Motor coverage is the backbone of Axa Insurance, generating around 60% of total turnover. Health insurance is expected to see the biggest growth next year, with premiums almost doubling from 400-450 million baht in 2022 to a minimum of 800 million in 2023, said Mr Seigne.

EV COVERAGE

One new product was launched last week at the 39th International Motor Expo: Thailand's first insurance policy tailored to meet the specific needs of electric vehicle (EV) owners. Approved by the Office of the Insurance Commission, the product offers additional EV insurance coverage for Thai motorists looking for a more environmentally-friendly lifestyle.

With a starting price of 19,000 baht, the coverage includes accidental damage or loss of a charging cable (up to 10,000 baht per policy), accidental damage or loss of a home charger (up to 50,000 baht per policy), and third-party liability for the use of home chargers and public EV charging stations (up to 1 million baht per accident).
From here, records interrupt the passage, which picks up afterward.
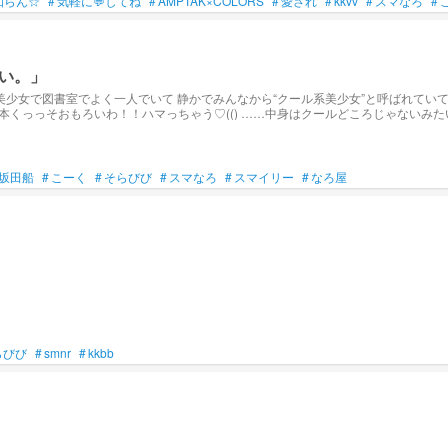
知らん☆
#
気軽に💬してね
#
AMPTAK×COLORS
#
愛され
#
kkvv
#
スマなろ
#
い。」
坂田船
#
こーく
#
そらびび
#
スマなろ
#
スマイリー
#
なろ屋
らびび
#
smnr
#
kkbb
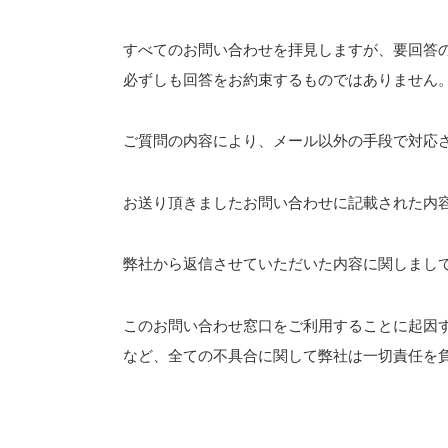
すべてのお問い合わせを拝見しますが、要回答
必ずしも回答をお約束するものではありません
ご質問の内容により、メール以外の手段で対応
お送り頂きましたお問い合わせに記載された内
弊社から返信させていただいた内容に関しまし
このお問い合わせ窓口をご利用することに起因
など、全ての不具合に関して弊社は一切責任を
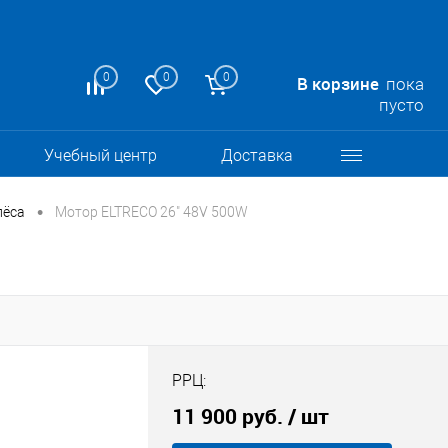
0
0
0
В корзине
пока
пусто
Учебный центр
Доставка
•
лёса
Мотор ELTRECO 26" 48V 500W
РРЦ:
11 900 руб.
/ шт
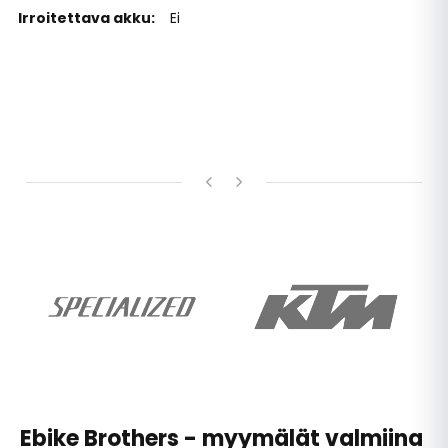
Ei
Ebike Brothers - myymälät valmiina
In addition, the policy offers Axa 24/7 Emergency Roadside Service Assistance.

As the automotive industry is going through a major transformation in terms of the technology and R&D to replace gasoline-powered vehicles, Axa aims to be at the forefront by offering innovation that promotes environmental sustainability, he said.

Axa's EV insurance is priced 20-50% higher than conventional motor policies, said Mr Seigne.
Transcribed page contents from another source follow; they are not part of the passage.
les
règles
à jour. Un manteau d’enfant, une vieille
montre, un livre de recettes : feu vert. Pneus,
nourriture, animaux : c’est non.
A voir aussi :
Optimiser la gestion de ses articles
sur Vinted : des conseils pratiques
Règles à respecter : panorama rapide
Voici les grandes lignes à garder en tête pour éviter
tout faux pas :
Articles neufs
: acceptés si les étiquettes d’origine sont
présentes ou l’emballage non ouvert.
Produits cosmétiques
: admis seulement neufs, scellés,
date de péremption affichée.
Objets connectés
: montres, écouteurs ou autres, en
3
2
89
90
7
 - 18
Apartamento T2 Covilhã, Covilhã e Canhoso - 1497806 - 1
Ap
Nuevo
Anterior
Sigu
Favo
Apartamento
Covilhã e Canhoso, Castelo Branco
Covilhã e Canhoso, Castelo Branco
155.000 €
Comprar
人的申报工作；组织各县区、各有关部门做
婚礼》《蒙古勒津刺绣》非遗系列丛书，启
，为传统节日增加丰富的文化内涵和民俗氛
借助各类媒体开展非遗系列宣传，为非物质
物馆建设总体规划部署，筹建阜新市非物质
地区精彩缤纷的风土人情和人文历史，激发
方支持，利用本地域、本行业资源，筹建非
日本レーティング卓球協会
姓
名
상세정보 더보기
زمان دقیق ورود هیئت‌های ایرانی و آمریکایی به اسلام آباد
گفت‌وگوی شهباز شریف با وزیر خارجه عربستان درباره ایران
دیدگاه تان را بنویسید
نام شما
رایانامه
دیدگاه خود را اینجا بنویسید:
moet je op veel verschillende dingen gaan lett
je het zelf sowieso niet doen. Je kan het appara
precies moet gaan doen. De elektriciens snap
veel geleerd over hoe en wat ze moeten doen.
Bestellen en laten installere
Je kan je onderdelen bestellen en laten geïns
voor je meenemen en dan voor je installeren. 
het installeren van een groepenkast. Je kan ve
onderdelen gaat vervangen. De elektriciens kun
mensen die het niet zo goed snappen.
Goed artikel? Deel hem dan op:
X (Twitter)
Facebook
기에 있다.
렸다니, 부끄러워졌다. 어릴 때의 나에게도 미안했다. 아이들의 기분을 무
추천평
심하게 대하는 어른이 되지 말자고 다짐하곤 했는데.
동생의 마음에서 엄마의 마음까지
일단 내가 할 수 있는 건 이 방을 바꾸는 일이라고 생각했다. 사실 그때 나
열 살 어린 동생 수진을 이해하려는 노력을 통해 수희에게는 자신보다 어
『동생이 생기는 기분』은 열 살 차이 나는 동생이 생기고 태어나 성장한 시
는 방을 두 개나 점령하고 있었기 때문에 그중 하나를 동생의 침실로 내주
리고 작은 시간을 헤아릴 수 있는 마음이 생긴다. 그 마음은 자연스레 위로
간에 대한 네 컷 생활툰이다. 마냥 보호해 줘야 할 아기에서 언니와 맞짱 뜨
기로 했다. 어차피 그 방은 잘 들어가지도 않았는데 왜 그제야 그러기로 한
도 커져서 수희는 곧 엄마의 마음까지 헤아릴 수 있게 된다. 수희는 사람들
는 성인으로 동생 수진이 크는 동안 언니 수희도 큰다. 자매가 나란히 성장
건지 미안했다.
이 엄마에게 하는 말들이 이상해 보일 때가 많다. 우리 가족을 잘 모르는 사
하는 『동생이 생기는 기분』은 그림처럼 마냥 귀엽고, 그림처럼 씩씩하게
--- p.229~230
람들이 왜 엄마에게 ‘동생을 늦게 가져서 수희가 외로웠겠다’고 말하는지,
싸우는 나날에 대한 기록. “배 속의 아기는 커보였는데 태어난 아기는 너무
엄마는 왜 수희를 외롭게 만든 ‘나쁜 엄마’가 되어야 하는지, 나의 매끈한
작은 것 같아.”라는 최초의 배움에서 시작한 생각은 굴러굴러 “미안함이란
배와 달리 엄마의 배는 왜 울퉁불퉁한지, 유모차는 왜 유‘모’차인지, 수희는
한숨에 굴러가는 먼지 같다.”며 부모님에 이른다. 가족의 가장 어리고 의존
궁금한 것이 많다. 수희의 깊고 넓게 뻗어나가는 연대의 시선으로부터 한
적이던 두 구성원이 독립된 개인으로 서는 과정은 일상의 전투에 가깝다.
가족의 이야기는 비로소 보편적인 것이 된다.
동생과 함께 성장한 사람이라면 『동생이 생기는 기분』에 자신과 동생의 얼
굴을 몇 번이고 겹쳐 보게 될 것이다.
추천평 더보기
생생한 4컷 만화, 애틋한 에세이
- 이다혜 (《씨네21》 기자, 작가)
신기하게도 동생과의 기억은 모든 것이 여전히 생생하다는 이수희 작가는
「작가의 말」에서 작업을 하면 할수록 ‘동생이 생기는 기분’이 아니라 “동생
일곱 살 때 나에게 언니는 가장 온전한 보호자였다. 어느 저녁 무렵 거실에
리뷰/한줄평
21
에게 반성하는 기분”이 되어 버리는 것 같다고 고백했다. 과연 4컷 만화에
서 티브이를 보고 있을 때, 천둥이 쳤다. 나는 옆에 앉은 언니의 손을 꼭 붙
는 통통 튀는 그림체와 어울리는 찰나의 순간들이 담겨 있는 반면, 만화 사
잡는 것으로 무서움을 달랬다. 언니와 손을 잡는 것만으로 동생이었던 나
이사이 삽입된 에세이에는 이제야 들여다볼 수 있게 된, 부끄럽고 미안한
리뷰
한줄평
"Our new EV insurance products are designed to help individuals and companies in Thailand adapt to this transformation so they can be confident in terms of protection. Our objective is to make their transition to EVs easier," he said.
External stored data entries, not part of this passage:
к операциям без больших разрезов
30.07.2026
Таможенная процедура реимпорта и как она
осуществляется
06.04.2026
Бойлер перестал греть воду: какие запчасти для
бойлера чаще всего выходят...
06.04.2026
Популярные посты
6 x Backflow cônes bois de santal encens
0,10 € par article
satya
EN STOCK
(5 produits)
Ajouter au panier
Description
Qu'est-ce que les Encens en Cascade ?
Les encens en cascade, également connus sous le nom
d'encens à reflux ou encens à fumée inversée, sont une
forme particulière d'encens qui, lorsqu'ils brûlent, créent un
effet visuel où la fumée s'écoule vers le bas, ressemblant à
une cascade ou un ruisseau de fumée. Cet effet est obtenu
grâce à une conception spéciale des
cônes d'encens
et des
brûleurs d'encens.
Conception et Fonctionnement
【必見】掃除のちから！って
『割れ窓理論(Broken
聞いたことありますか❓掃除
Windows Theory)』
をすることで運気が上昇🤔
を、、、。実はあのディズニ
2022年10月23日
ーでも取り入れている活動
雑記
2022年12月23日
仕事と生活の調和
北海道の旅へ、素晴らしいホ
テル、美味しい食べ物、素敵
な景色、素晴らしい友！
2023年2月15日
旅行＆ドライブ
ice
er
The number of EVs registered in Thailand has grown by 2.3 times since 2018, expanding from 124,000 units to 284,600. This year, EV sales are projected to reach 63,600 units, an increase of 48% year-on-year, whiles sales of vehicles using internal combustion engines are estimated at 302,600, a decline of 8.8% from 2021.

The growth of EV cars in Thailand has followed global trends in terms of concern for the environment and reaction to rising gasoline and diesel prices, said Mr Seigne. The Thai government's policy of promoting the production of EVs for both domestic and export markets also helped, he said.

The government wants EVs to make up 30% of Thailand's total automobile production by 2030, or 700,000 EVs per year.

ESTABLISHING A FOOTHOLD

Axa Insurance has 1,000 non-life agents in Thailand, 400 of which are active agents, with 17 branch offices upcountry. Axa also offers life insurance in Thailand through Krungthai-Axa Life Insurance, a joint venture with state-owned Krungthai Bank.

Taking charge of Axa Thailand General Insurance in 2018, Mr Seigne was directed to transform the company, which was losing US$20 million per year and ranked 27th among non-life insurance players at that time.

In 2018, the company's premiums totalled 2.7 billion baht but it lost 600 million baht, and it had 550 employees.

This year Axa Insurance generated 4.8 billion baht in premiums and a profit of 220 million baht, while having 470 employees. Axa ranks between 15th and 17th among the 50-plus players in the non-life insurance industry, he said.